**Work to complete**
Although the records contain pictures, only their text should be reproduced, exactly as written.

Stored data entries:
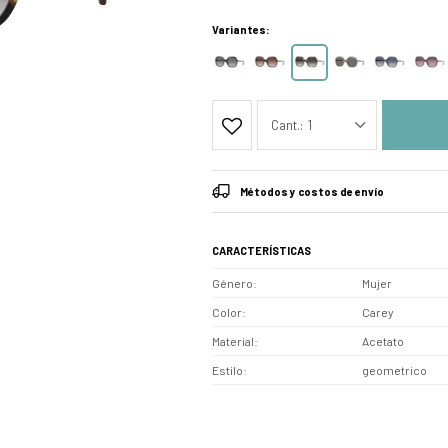
Variantes:
1
Métodos y costos de envío
CARACTERÍSTICAS
Género
Mujer
Color
Carey
Material
Acetato
Estilo
geometrico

**Exercise response**
Variantes:
1
Métodos y costos de envío
CARACTERÍSTICAS
Género
Mujer
Color
Carey
Material
Acetato
Estilo
geometrico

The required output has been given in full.